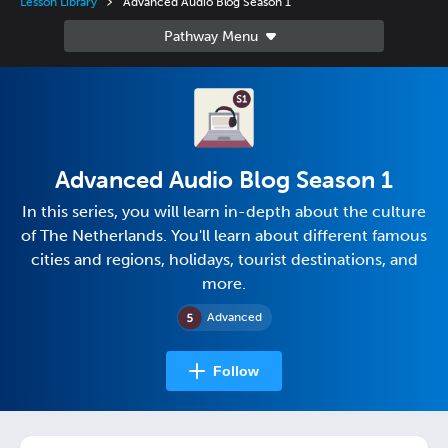
Lesson Library
Advanced Audio Blog Season 1
Advanced Audio Blog Season 1
In this series, you will learn in-depth about the culture
of The Netherlands. You'll learn about different famous
cities and regions, holidays, tourist destinations, and
more.
Advanced
Follow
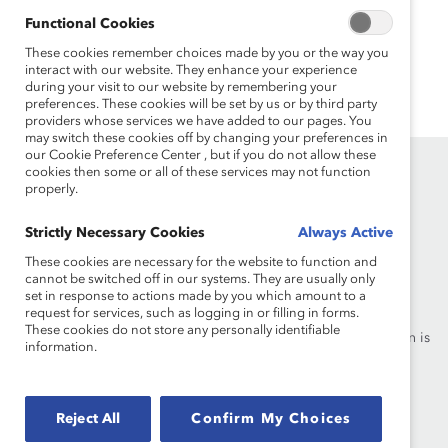
enjoys cooking and pottery and is an avid podcast
Functional Cookies
listener.
These cookies remember choices made by you or the way you
interact with our website. They enhance your experience
during your visit to our website by remembering your
preferences. These cookies will be set by us or by third party
providers whose services we have added to our pages. You
may switch these cookies off by changing your preferences in
our Cookie Preference Center , but if you do not allow these
cookies then some or all of these services may not function
properly.
Strictly Necessary Cookies
Always Active
These cookies are necessary for the website to function and
Founded in 1962, Catalyst drives change with preeminent
cannot be switched off in our systems. They are usually only
thought leadership, actionable solutions and a galvanized
set in response to actions made by you which amount to a
request for services, such as logging in or filling in forms.
community of multinational corporations to accelerate and
These cookies do not store any personally identifiable
advance women into leadership—because progress for women is
information.
progress for everyone.
What We Do
Join Catalyst
Reject All
Confirm My Choices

===

→ Activity: Go through the material above, find each line with the string "services", and copy it.

→ Task answer:
providers whose services we have added to our pages. You
cookies then some or all of these services may not function
request for services, such as logging in or filling in forms.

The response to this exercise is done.